New research in Sweden found that the inhibition of impulse control may be related to the lack of a significant brain enzyme.
The study, published in the journal Molecular Psychiatry, was the first to find a specific molecule in the brain that could explain why a drinker’s control impulses become impaired. Prior to this study, the hypothesis for alcohol dependence was thought to be due to damage in the brain’s frontal lobe, which is linked to impulsivity and decision-making. This new data may allow scientists to design improved therapies to aid alcoholics and combat excessive drinking.
The research showed that the brain enzyme, PRDM2, may be the cause of impairment. Enzymes are molecules in living cells of organisms that activate reactions. The researchers hypothesized that PRDM2 came into play regarding impulse control in the nerve cells of the frontal lobe of the brain. This hypothesis was based on the idea that PRDM2 impacts the way in which impulse control signals are delivered throughout the brain.
As quoted by The Fix, the study’s lead author, Markus Heilig, told the Times, “PRDM2 controls the expression of several genes that are necessary for effective signaling between nerve cells. When too little enzyme is produced, no effective signals are sent from the cells that are supposed to stop the impulse.”
In order to test their theory, researchers stalled the production of PRDM2 in alcohol dependent brains of test rats. This disruption caused the rats to consume higher volumes of alcohol, despite bad side effects.

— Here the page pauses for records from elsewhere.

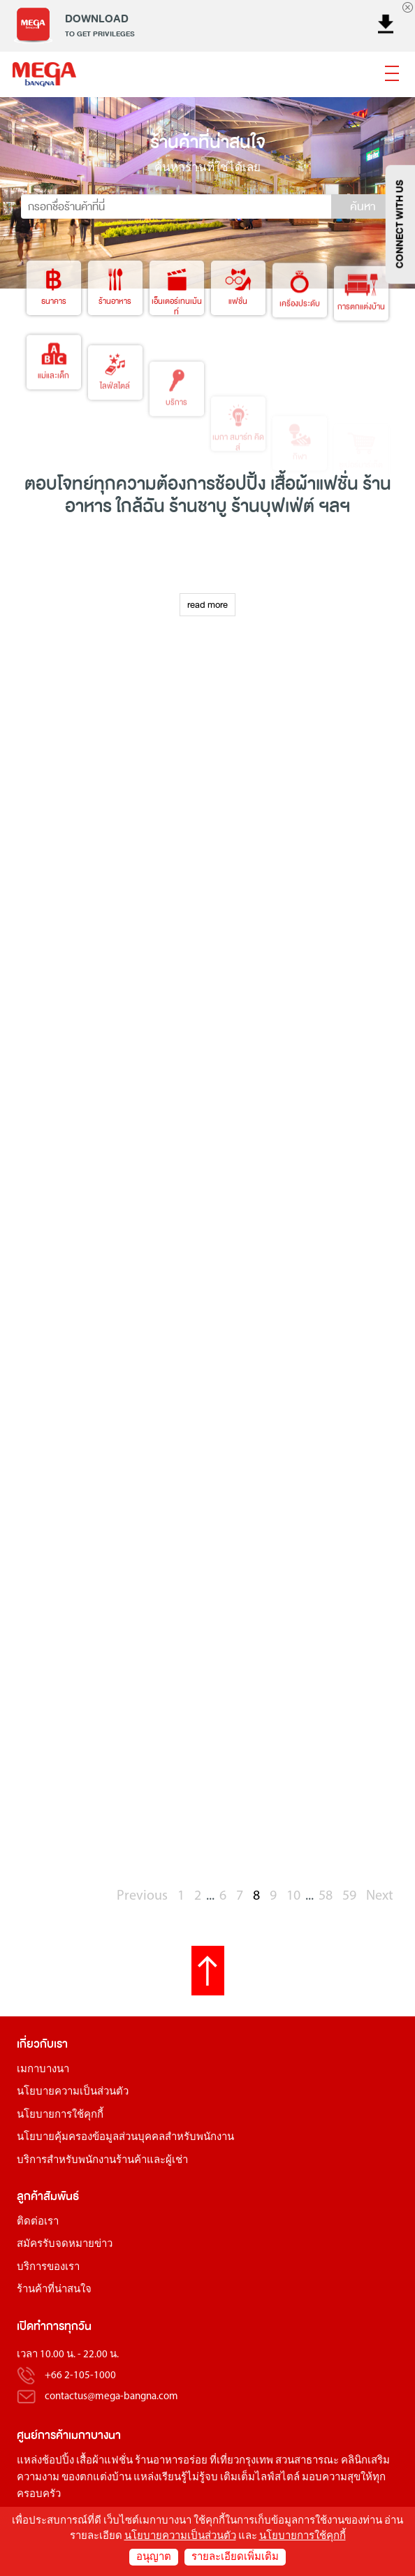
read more (207, 604)
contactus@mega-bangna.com (111, 2397)
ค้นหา (363, 207)
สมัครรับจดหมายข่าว (64, 2244)
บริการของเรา (48, 2267)
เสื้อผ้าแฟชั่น (104, 2461)
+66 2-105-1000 (80, 2376)
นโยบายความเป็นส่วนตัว (73, 2092)
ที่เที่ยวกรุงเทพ (241, 2461)
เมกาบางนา (43, 2070)
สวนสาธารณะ (307, 2461)
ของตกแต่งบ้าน (96, 2478)
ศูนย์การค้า (42, 2435)
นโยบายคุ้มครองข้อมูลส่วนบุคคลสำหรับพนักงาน (125, 2137)
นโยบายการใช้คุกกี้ (60, 2115)
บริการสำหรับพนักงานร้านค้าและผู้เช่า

Test rats were highly prone to alcohol dependence when this enzyme was turned off in the brain’s nerve cells, and those who were previously dependent, but not presently, often relapsed once the enzyme was disrupted.
To verify that PRDM2 reduction was the cause and not an effect of alcohol dependence, the same study was repeated on non-alcohol dependent rats. Again, once PRDM2 production was turned off in the brains of these rats, they demonstrated less impulse control.
Past research on addiction and the brain focused on the frontal lobe, particularly in relation to cocaine addiction. In 2011, a study done by Cambridge examined 120 human brains, half of them cocaine dependent. This research found that the cocaine-dependent brains’ frontal lobes included abnormal structures, likely linked to their compulsive behaviors related to cocaine use.
The study, led by Dr. Karen Ersche, demonstrated the cyclical nature of both the cause and effect of addiction. The amount of grey matter lost in the brain was caused by the duration of cocaine use. Moreover, the more grey matter that was lost led to greater compulsion to use cocaine.
At the time of this 2011 study, Ersche expressed the significance of these findings, in that the research showed a direct relationship between the duration of cocaine abuse and the users’ compulsion and dependence on the drug. She also suggested that the study’s findings would aid innovators to create the proper treatment needed for drug addicts.
In the long run, this most recent discovery may help pinpoint specific brain chemistry that relates to addiction, allowing psychologists and scientists to produce better treatment programs and medications to help addicts or anyone who is drug or alcohol dependent. But for now, the research team’s head researcher, Heilig, says this new study shows that addiction shouldn’t be stigmatized, due to its scientifically proven biological foundation.
“We see how a single molecular manipulation gives rise to important characteristics of an addictive illness,” said Heilig. “Over the long term, we want to contribute to developing effective medicines, but over the short term the important thing, perhaps, is to do away with the stigmatization of alcoholism.”